Amnesty is not the only one to suffer from the bark-but-never-bite syndrome. Foreign ministers from around the world seem to share Amnesty’s naivety, as they expressed support for the Annan Plan. According to the Plan a so-called cease-fire was announced in April, and while there was initially a slow-down in the killings, it has since become obvious that this was no more than a temporary lull. The U.N. monitors sent to supervise the implementation of the ceasefire and the rest of Annan’s six point plan are now gone, since the heavy bombardment of towns and massacres of civilians by the government proved too high risk for their mission to continue. Gen. Robert Mood, head of the U.N. Supervision Mission in Syria stated: “There has been an intensification of armed violence across Syria over the past 10 days… This escalation is limiting our ability to observe, verify, report as well as assist in local dialogue and stability projects — basically impeding our ability to carry out our mandate.” His forecast about the prospect of peace sounded bleak and he blamed the escalation in violence and civilians’ deaths on the “lack of willingness by the parties to seek a peaceful transition.”

In short, all the elements of the Plan – the ceasefire, the monitors, the transition plan to a new constitution – have all undeniably and irreversibly crumbled and yet, like the pet shop owner in Monty Python’s famous parrot sketch, world leaders continue to blindly insist that the Annan plan is not dead, but merely “resting”.

Hopes for Annan’s six point plan, much like Amnesty’s recommendations, always depended heavily on the good will and cooperation of the Syrian regime. Yet it has now become crystal clear that such hopes for the success of Annan’s Plan are not shared by the Syrian regime, which blamed “armed terrorist groups” for the suspension of the UN mission, despite going through great lengths to obstruct the mission and prevent monitors from reaching sites of heavy government shelling and other massacres. The Syrian Foreign Ministry blamed the armed groups who they claim “also disregarded Annan’s Plan and the initial agreement between the United Nations and the Syrian government, aided by Arab and international powers that are still providing the terrorists with up-to-date weapons and communication devices that help them in committing their crimes and sticking to their defiance of the U.N. plan.”

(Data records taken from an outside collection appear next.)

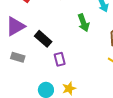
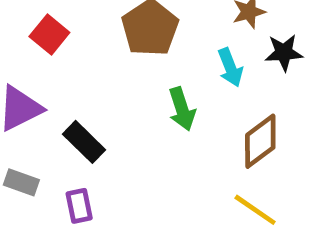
purple rectangle: (60, 59) -> (79, 206), moved

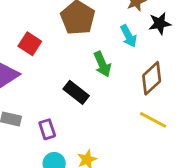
red square: (49, 34) -> (30, 44), moved
black rectangle: (84, 142) -> (76, 92), moved

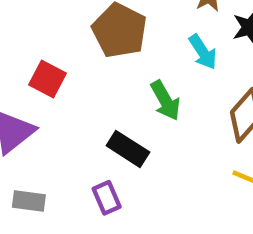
purple rectangle: (47, 129) -> (107, 198), moved

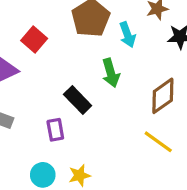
cyan arrow: (203, 52) -> (127, 35), moved

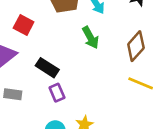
black rectangle: (78, 100) -> (47, 68), moved

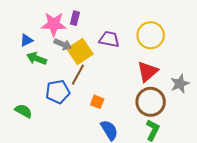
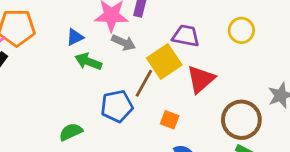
yellow circle: (151, 35) -> (241, 30), size x0.7
yellow square: (80, 51) -> (164, 62), moved
red triangle: (148, 72) -> (201, 79), moved
green semicircle: (23, 111) -> (71, 132), turned -54

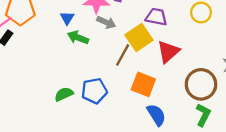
blue triangle: (75, 37) -> (67, 18), turned -32
blue pentagon: (117, 106) -> (94, 91), moved
orange square: (170, 120) -> (143, 84), size x1.6

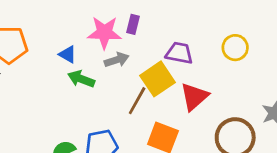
blue triangle: (67, 18) -> (68, 54), turned -32
gray arrow: (106, 22) -> (117, 60), turned -42

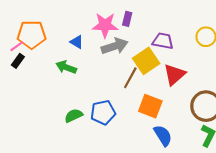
gray arrow: (117, 60) -> (115, 46), size x1.4
green arrow: (81, 79) -> (66, 67), moved

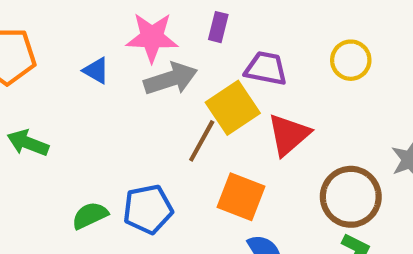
purple rectangle: (127, 19) -> (218, 27), moved
green arrow: (66, 67) -> (28, 143), moved

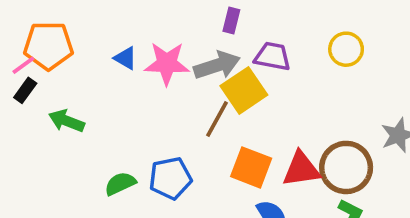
pink star: (152, 37) -> (167, 64), moved
gray arrow: (171, 79) -> (217, 65), moved
red triangle: (289, 135) -> (301, 169), moved, turned 33

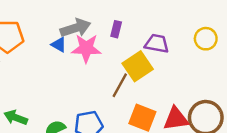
purple rectangle: (231, 20) -> (116, 29), moved
gray arrow: (217, 65) -> (75, 28), moved
green arrow: (66, 121) -> (16, 118), moved

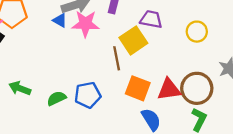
yellow circle: (206, 39) -> (197, 32), moved
brown line: (120, 85) -> (117, 58), turned -40

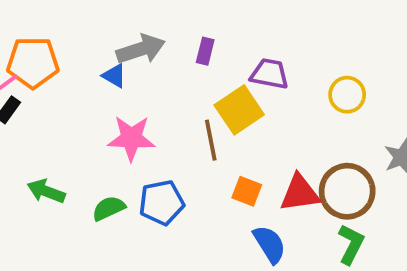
pink star: (85, 24) -> (131, 138), moved
orange square: (138, 88) -> (247, 191), size x0.7

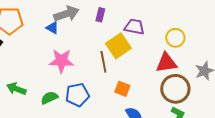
red triangle: (300, 193) -> (166, 63), moved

Meanwhile, opposition and human rights groups from within Syria are continuously calling for intervention. The estimated death toll is between 12,000 and 14,000 people and the fighting has now spread to the capital, Damascus, and its suburbs. The Local Coordination Committees (LCC) of Syria reported that “The city has been under a choking siege by the regime’s army… Local residents are issuing pleas for help for any sort of intervention to provide medical supplies to treat the wounded.” Another opposition group, the Syrian Observatory for Human Rights, made an “urgent appeal” to U.N. Secretary-General Ban Ki-moon “to immediately and personally intervene [in Homs neighbourhoods where] more than 1,000 families … are stranded (and) humanitarian conditions … are very difficult.”

It is time for everyone to recognise that responding to such appeals through the Amnesty/Annan model of finding new ways to again ask the regime to please stop, is the equivalent of telling a gun shot victim to “take two aspirin and call me in the morning.”